A personal loan is to get a much larger amount. It could be $10,000 or even more. Since the amount involved is more, you can solve larger financial issues with this money, perhaps pay off another debt. You may be asked the reason for borrowing, but this is not mandatory. The loan term will vary depending on how much you are borrowing, the interest rate, and the repayment period.
Difference #5 – The Loan Duration
Payday loans are short-term loans, while personal loans may not always be for the short-term. The payday lender will always give you the cash to be repaid on your next payday. So the term is usually for 2 weeks at the most. Technically, however, it could be for up to 30 days, if that is, you have spent all the cash from your last paycheck and must get a loan right after. There is just 1 single payment in a payday loan. Of course, the payday loan you take could also be for less than 2 weeks, perhaps only a week.

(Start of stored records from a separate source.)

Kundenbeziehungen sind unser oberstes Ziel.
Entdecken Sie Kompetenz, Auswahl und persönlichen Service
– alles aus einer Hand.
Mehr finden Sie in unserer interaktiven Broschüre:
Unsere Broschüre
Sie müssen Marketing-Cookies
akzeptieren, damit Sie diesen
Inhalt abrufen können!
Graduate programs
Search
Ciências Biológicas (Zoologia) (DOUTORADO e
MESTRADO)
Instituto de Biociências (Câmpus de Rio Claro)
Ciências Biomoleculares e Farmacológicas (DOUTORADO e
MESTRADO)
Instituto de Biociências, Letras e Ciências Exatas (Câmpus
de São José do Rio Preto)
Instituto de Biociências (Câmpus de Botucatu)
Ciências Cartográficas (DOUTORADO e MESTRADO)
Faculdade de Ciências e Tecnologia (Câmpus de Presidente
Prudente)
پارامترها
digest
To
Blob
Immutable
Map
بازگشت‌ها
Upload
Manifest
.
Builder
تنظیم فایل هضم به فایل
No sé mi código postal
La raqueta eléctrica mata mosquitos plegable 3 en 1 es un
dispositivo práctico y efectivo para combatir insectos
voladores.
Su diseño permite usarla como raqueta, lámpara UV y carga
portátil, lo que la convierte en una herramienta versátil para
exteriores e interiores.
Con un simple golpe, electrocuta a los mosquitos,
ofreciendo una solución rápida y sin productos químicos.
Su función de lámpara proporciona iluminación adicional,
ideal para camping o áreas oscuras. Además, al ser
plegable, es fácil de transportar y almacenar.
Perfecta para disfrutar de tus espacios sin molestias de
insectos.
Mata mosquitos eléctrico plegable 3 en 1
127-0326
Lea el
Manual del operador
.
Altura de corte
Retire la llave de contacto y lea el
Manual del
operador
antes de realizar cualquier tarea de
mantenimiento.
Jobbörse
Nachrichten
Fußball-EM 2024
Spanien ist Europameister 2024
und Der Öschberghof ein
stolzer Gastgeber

On your next payday, you have to pay back the sum you borrowed and the interest to your lender. The payment is through automatic debit from your account or a post-dated check.
A personal loan term is for several years. The term can be anything between 1 year and 5 years, and sometimes it is even longer. You have to repay every month as the money borrowed is much larger. There will be several monthly installments, consisting of both the principal and interest.
Difference #6 – Rollover
What happens if you cannot pay back the payday loan on the due date? This is rare, to be frank, because the amount involved is small. But even then, there are always some people who cannot pay back on time, like it is with any other type of loan.
The lending company may agree to a rollover if you are not able to pay back the payday loan on time. You will be charged a fee for this, but you will get a few more days time. It’s like a second chance, and often, this makes a critical difference.
There is, however, no rollover in a personal loan. If you cannot repay, the only option left for you is a debt consolidation. Many lenders now offering personal loans do so only against collateral. So if you cannot repay, there is always the risk that the asset you held as the collateral may be taken away.
Yes, there are a few similarities between payday loans and personal loans. But there are far more differences between them – in the total amount of money you can get from the lender, the term, interest rate, and how quickly and easily you can get the loan, and in other areas as well. All things considered, a payday loan would be a better option for most people, and that is why these loans are becoming so popular, not just in the United States, but all over the world.